2507.07190v1
The Balmer Break and Optical Continuum of Little Red Dots from Super-Eddington Accretion
Digest
Semi-analytic atmospheres plus radiative-transfer show that super-Eddington flows can reproduce LRDs’ red rest-optical continua and Balmer breaks without dust or an external absorbing shell. A cool, low-density photosphere (ρ < 10^{-9} g cm^{-3}) creates a strong opacity jump at the Balmer limit, yielding a break even at T_eff ≈ 5000 K. Thin disks match the color only with a fine-tuned inner truncation giving T_eff ~ 5000 K, whereas a geometrically thick, quasi-spherical flow naturally produces T_eff ≈ 4000–6000 K largely insensitive to Ṁ (Hayashi-line-like). The resulting continua agree with current LRD spectra and motivate predictions for future super-Eddington simulations.
Key figures to inspect
- Figure 1: Use the cartoon to contrast the thin-disk-with-inner-truncation versus quasi-spherical inflow/outflow picture and identify where the photosphere forms; this frames why the spherical model avoids fine-tuning while still producing a Balmer break.
- Figure 2: Inspect the continuum-opacity ratio across the Balmer limit versus temperature and density; the low-density (≲10^{-9} g cm^{-3}), T_eff ~ 4–6 kK region where the ratio ≪ 1 explains strong breaks, with Vega/Sun markers highlighting why main-sequence stars differ.
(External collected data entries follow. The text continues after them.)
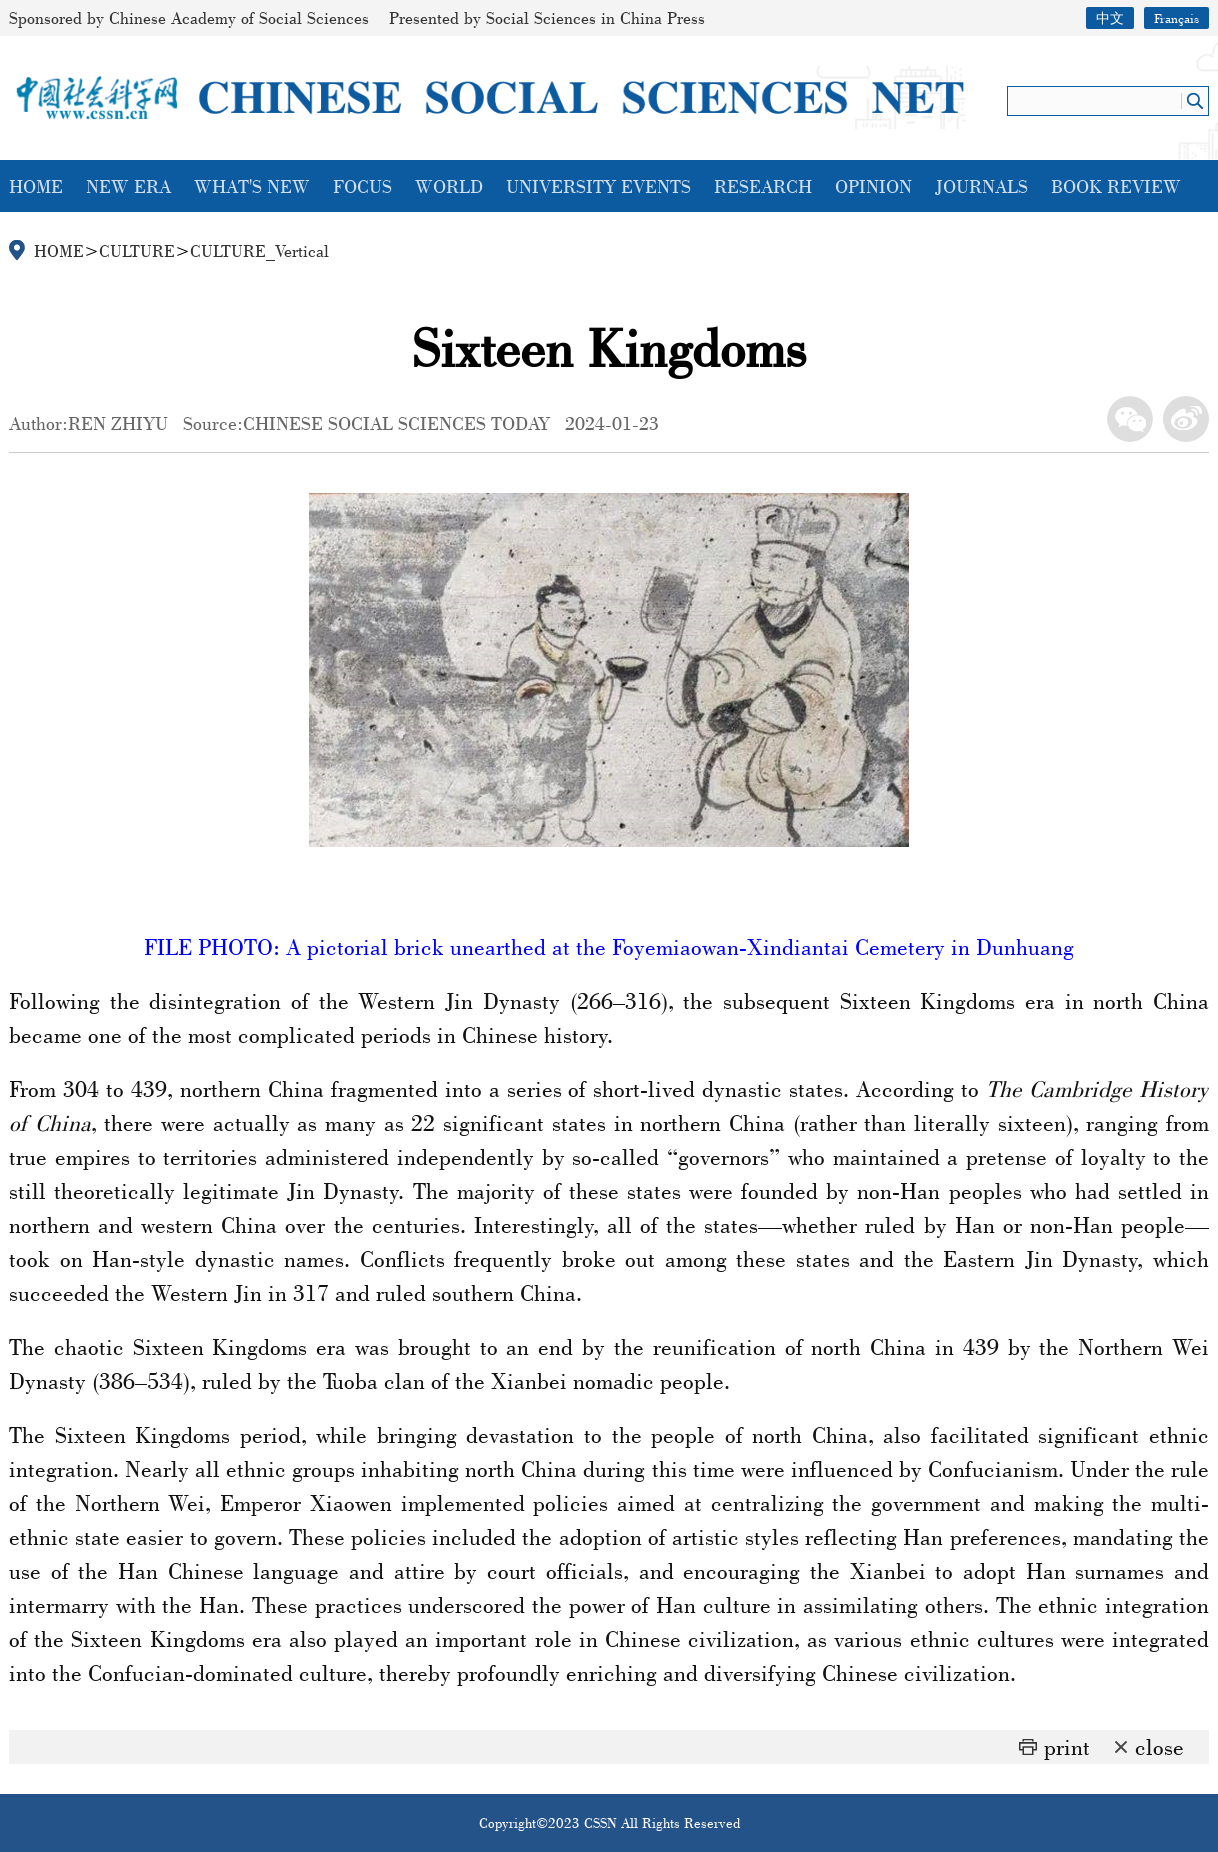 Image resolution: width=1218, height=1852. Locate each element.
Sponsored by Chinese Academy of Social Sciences (189, 17)
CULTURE (137, 250)
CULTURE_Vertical (259, 250)
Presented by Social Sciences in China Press (547, 17)
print (1067, 1746)
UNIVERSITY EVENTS (598, 186)
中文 (1110, 18)
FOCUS (362, 186)
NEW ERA (128, 186)
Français (1176, 18)
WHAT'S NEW (252, 186)
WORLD (449, 186)
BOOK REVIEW (1116, 186)
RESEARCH (763, 186)
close (1159, 1746)
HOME (36, 186)
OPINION (873, 186)
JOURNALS (981, 186) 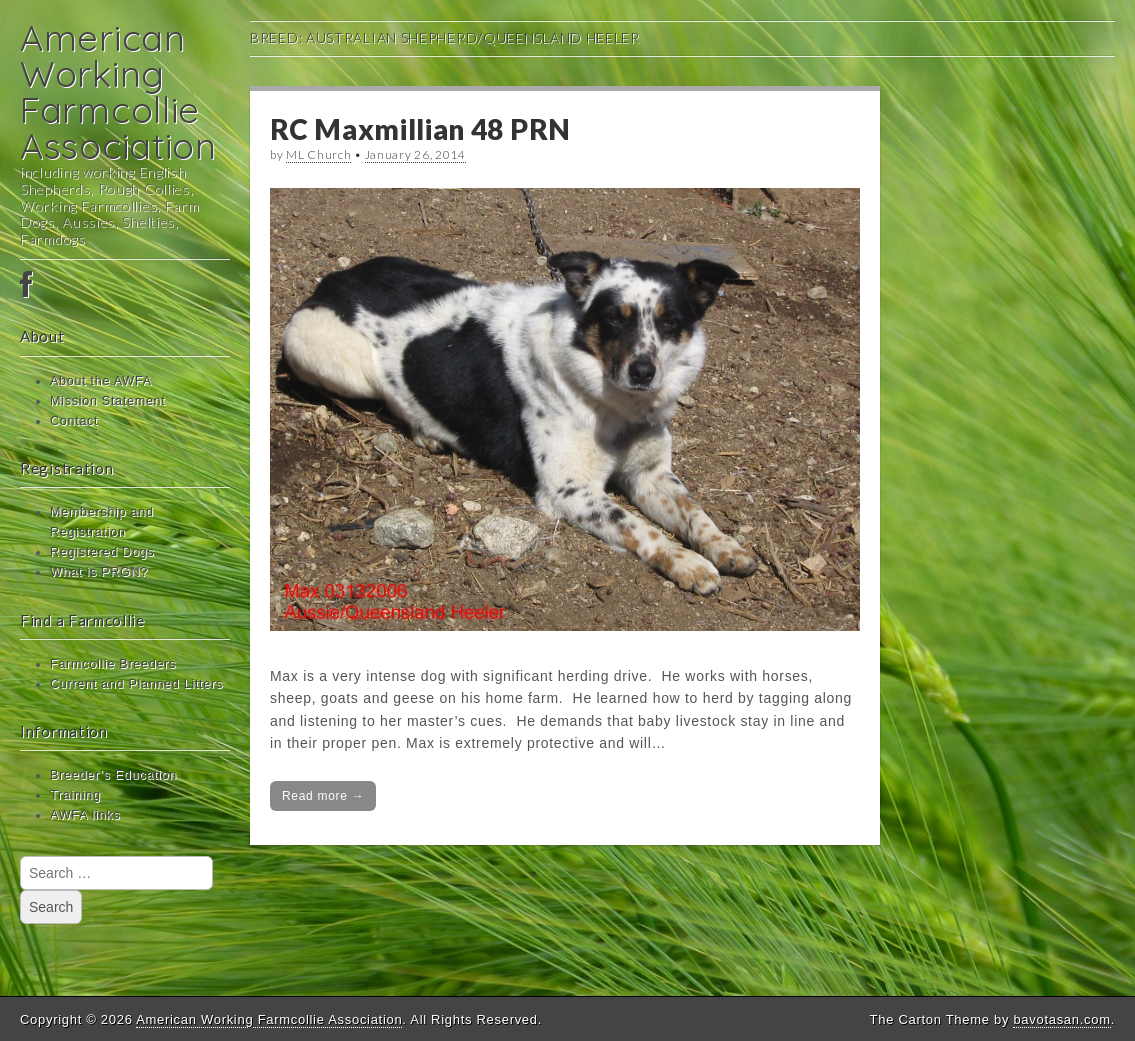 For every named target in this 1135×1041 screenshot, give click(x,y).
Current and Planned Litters (136, 684)
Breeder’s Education (113, 775)
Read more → (323, 796)
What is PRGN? (99, 572)
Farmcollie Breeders (113, 664)
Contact (74, 421)
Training (75, 795)
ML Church (318, 154)
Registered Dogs (102, 552)
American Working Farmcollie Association (118, 91)
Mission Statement (108, 401)
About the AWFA (101, 381)
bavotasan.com (1061, 1019)
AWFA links (85, 815)
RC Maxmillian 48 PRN (420, 129)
- Figure 3: Follow the workflow linking analytical density profiles, opacity tables, and radiative transfer; this clarifies which assumptions set the photospheric T and ρ and how the break emerges self-consistently.
- Figure 4: Compare disk-model spectra as Rin and T_eff(Rin) (from Eq. 3) vary; note that only specific truncations reproduce the red slope and Balmer break, and check the overplot with RUBIES-UDS-31747 and a ~5000 K blackbody to see the fine-tuning requirement.